What does JCAHO stand for? The Joint Commission on Accreditation of Healthcare Organizations, also known as the Joint Commission, which is to healthcare organizations what the six regional accrediting bodies of the Department of Education are to higher education. The Joint Commission oversees the accreditation of the nation’s healthcare facilities. The Joint Commission has had a history of 55 years as an effective organization. It operated from 1951 until 1965 as an advisory organization but had little or no impact on the healthcare industry. It was only after Medicare came into being that the U.S. government assigned it any real authority.
The Joint Commission on Accreditation of Healthcare Organizations is an independent, not-for-profit organization whose primary mission is to set standards and offer pathways to accreditation for healthcare organizations. The JCAHO, now known as The Joint Commission, advocates for the continuous improvement of the quality of care and standards of safety of healthcare practices by conducting surveys, identifying points for improvement and offering other platforms to support performance improvement of healthcare entities.

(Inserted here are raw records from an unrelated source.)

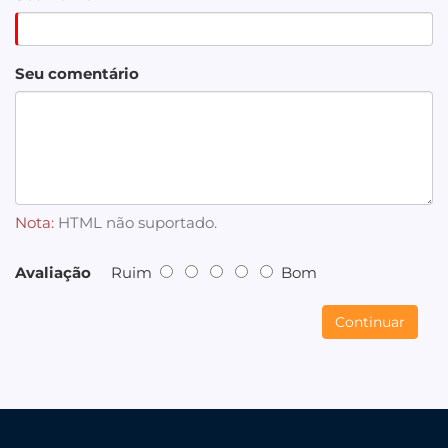
Seu comentário
Nota:
HTML não suportado.
Avaliação
Ruim
Bom
Continuar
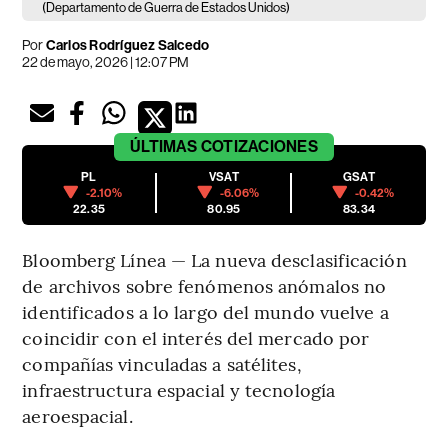
(Departamento de Guerra de Estados Unidos)
Por
Carlos Rodríguez Salcedo
22 de mayo, 2026 | 12:07 PM
ÚLTIMAS
COTIZACIONES
PL
VSAT
GSAT
-2.10%
-6.06%
-0.42%
22.35
80.95
83.34
Bloomberg Línea — La nueva desclasificación
de archivos sobre fenómenos anómalos no
identificados a lo largo del mundo vuelve a
coincidir con el interés del mercado por
compañías vinculadas a satélites,
infraestructura espacial y tecnología
aeroespacial.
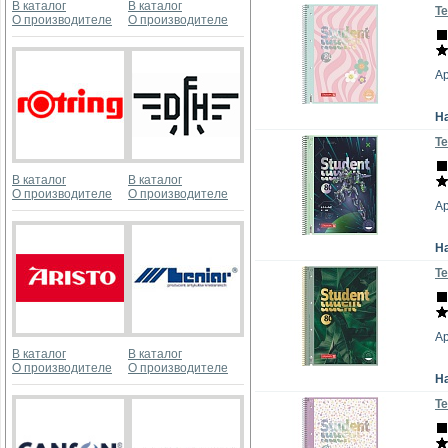
В каталог
В каталог
Те
О производителе
О производителе
Ар
Н
Те
В каталог
В каталог
О производителе
О производителе
Ар
Н
Те
Ар
В каталог
В каталог
О производителе
О производителе
Н
Те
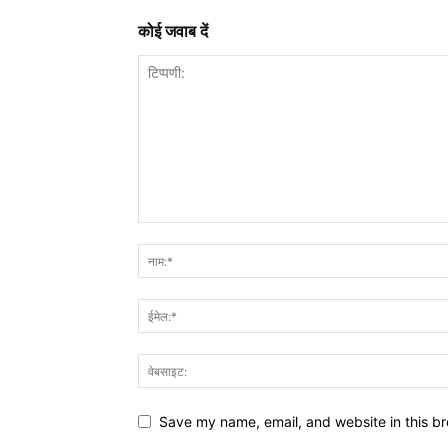
कोई जवाब दें
Save my name, email, and website in this br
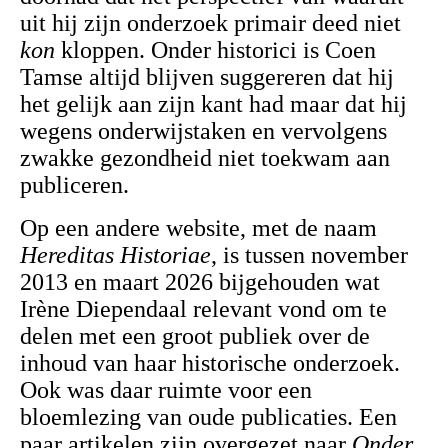
uit hij zijn onderzoek primair deed niet
kon
kloppen.
Onder historici is Coen
Tamse altijd blijven suggereren dat hij
het gelijk aan zijn kant had maar dat hij
wegens onderwijstaken en vervolgens
zwakke gezondheid niet toekwam aan
publiceren.
Op een andere website, met de naam
Hereditas Historiae
, is tussen november
2013 en maart 2026 bijgehouden wat
Irène Diependaal relevant vond om te
delen met een
groot publiek over de
inhoud van haar historische onderzoek.
Ook was daar ruimte voor een
bloemlezing van oude publicaties. Een
paar artikelen zijn overgezet naar
Onder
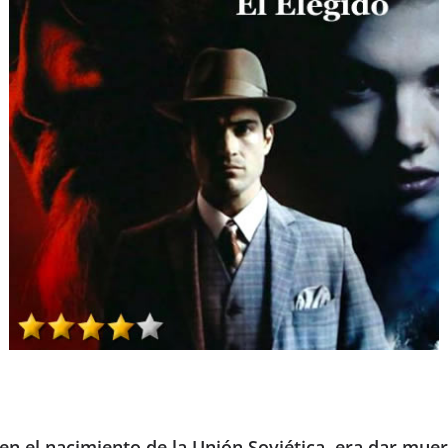
 en el nacimiento de la Unión Soviética, era dar muer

Understanding the Accreditation Survey
Pursuing accreditation and certification is voluntary on the part of healthcare organizations. The survey is conducted by a team of accredited professionals who are experts in their field, including hospital administrators, doctors, nurses, medical technologists, and other healthcare professions. Regular survey schedules are unannounced, but surveys are conducted every 39 months except for laboratories where surveys are conducted once every 24 months. Results of the onsite survey are typically available within two weeks to two months after the survey date. However, accreditation is a continuous process because health organizations are asked to submit performance data on a consistent basis. Self-assessment surveys support the process of monitoring and improving standards of care. The accreditation is good for a period of three years for all health care organizations except for laboratories that have to re-certify every two years.
The Joint Commission accredits hospitals, nursing care centers, home care providers, organizations that provide behavioral healthcare, and ambulatory care providers. Each of these has different standards of excellence and must achieve different criteria to earn accreditation. All of the criteria, despite their differences, are evidence-based and focus on the properties and characteristics of the organization to be accredited. Although the criteria are demanding, they are not unachievable nor unreasonable. As these accreditations are voluntary, that just makes sense.

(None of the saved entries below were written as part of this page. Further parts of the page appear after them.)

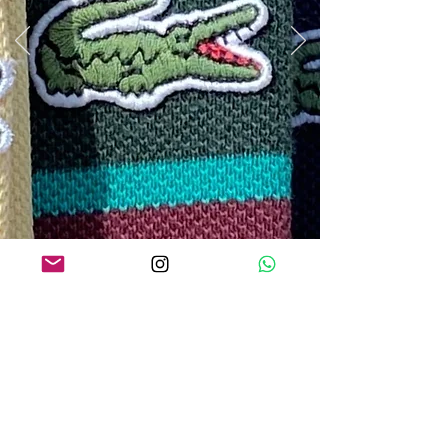
O QUE os NOSSOS CLIENTES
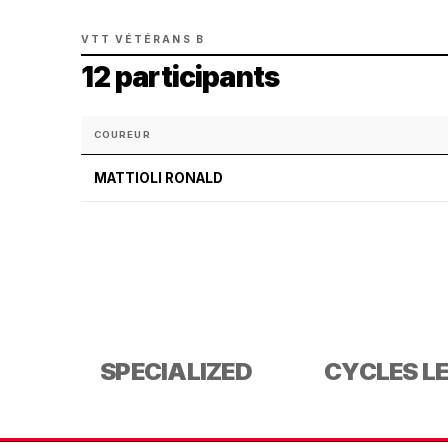
VTT VÉTÉRANS B
12 participants
COUREUR
MATTIOLI RONALD
SPECIALIZED
CYCLES L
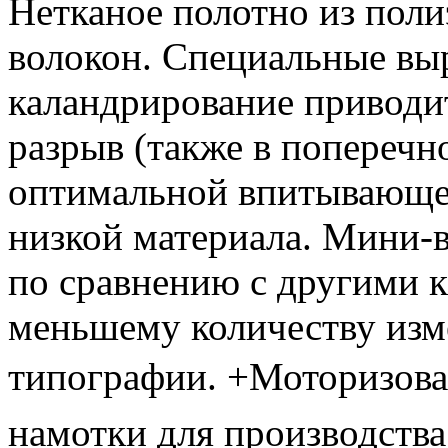
Нетканое полотно из пол
волокон. Специальные вы
каландрирование приводи
разрыв (также в поперечн
оптимальной впитывающе
низкой материала. Мини-
по сравнению с другими к
меньшему количеству изм
типографии.
+Моторизова
намотки для производства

The Joint Commission recommends that organizations go through mock accreditation surveys in the same ways as prospective job applicants do with mock interviews. The Joint Commission provides organizations with comprehensive lists of requirements and standards, and the staff of the organization then performs its own assessment of its readiness for accreditation. As a result, the staff can determine where it’s lacking and make the applicable changes to meet the standard before having the “real deal.” Most important, they can estimate how long it will take the organization to measure up so that they know when they can plan for the full accreditation survey.
Focus on Accreditation Standards
The main goal of the Joint Commission is to define, monitor and support improvements in the delivery of healthcare with emphases on patient safety and quality standards of care. Currently, the accreditation standards include 250 points, covering infection control, medication safety, and management, error prevention and reporting, staff credentialing and certification, emergency management, patient rights, privacy, and education. Health organizations have to specify how patient and performance data is generated and how they use the information to improve standards and practices.
When it comes to patient safety goals, there are eight categories where organizations must meet the standards. They include ambulatory care, behavioral care, critical access, home care, hospital care, lab services, nursing care, and office-based healthcare. The office-based category includes same-day, outpatient care.
As an example, the Critical Access Hospital National Patient Safety Goals comprise seven subcategories. Organizations must identify patients correctly by relying on multiple pieces of information, such as name, date of birth, birth address, and current address. The healthcare facility must know who is who so that they don’t make medication or treatment mistakes that could cause death.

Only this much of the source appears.